On this Veterans Day, keep in mind "the very alarming and embarrassing employment rates for combat vets," urges Ian Thomson, the founder of CleanTechies and a board member of Grid Alternatives. Thomson is a Marine Corps veteran and a member of the board of directors of the Marines’ Memorial Association.  

Grid Alternatives is working with Swords to Plowshares this Veterans Day to provide hands-on solar training to 10 veterans seeking a new career in solar power. You can show your support for veterans and for solar by going to this non-profit website and contributing what you can.

Veterans in the Swords to Plowshares Green Job Training program will install a solar electric system on the home of a low-income family in San Francisco’s Bayview district. Grid Alternatives works to get solar on the homes of low-income households.

Thomson reminds us that "these are great, employable people" with "small-unit leadership [experience] and dependability." He notes that the unemployment rates for combat and artillery veterans is three or four times that of others in their age brackets. Donate to the cause here.

Former U.S. Army General Wesley Clark, now Chairman of Emergya Wind Technologies Americas, recently endorsed legislation to extend wind’s federal tax incentive. In this video, Clark says: "In so many ways, these veteran’s lives have been personally affected by our dependence on foreign oil.”

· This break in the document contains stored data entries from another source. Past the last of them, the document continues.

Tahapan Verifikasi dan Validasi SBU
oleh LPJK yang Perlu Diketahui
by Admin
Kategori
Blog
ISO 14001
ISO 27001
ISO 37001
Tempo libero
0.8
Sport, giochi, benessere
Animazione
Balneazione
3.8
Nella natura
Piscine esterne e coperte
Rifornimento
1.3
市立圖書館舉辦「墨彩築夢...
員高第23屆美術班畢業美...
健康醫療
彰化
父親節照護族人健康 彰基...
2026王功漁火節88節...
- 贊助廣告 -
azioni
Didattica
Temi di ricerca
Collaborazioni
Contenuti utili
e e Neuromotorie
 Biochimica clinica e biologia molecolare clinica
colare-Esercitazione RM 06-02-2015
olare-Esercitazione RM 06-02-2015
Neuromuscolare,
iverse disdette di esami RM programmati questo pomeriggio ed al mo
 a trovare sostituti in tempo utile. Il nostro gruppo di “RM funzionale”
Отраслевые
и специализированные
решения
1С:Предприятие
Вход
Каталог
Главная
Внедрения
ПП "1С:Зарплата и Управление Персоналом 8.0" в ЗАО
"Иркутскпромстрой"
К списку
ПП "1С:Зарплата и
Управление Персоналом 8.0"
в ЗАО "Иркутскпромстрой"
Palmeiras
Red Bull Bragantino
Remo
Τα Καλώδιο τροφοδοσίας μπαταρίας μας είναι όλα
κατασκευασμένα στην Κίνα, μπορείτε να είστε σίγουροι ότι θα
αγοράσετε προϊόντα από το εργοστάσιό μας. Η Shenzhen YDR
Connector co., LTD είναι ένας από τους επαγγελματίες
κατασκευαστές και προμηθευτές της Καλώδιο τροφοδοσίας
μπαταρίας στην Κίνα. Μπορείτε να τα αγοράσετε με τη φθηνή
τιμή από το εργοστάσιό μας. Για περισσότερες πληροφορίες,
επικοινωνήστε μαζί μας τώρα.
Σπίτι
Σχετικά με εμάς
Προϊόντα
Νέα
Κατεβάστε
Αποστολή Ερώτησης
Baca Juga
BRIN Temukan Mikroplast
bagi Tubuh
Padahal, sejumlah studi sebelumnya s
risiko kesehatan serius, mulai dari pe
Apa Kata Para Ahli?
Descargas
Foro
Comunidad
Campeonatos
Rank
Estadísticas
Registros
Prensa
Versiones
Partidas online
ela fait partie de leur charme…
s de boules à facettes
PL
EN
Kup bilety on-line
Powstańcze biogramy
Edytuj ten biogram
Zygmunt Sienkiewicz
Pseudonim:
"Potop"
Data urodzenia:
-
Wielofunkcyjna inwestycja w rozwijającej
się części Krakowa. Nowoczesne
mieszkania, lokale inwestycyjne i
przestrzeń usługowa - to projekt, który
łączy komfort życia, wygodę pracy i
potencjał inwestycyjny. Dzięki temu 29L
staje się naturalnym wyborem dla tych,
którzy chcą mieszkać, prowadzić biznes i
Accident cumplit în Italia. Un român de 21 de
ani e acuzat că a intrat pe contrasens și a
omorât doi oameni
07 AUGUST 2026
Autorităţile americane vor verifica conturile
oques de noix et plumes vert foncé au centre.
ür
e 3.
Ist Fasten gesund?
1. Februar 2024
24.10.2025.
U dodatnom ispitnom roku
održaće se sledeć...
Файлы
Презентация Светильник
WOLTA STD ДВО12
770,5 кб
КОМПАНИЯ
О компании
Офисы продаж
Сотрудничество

“Who better to help us get those wind farms up and running, install those turbines, than physically fit, capable, motivated veterans?” Clark added, speaking about the good jobs wind energy provides for returning veterans. “My son is a veteran and he has worked on wind projects. I know; I’ve been out there. I’ve been with him and there is something really special about [...] putting up those big turbines. You’ve got the camaraderie and the sense of commitment and the risk -- the need for safety and other precautions around this heavy equipment. It has a very, very familiar feel to most vets.”
“This is a great opportunity for veterans to put their engineering and mechanical skills, their self-discipline and their physical fitness to work, and to help American society, as well.”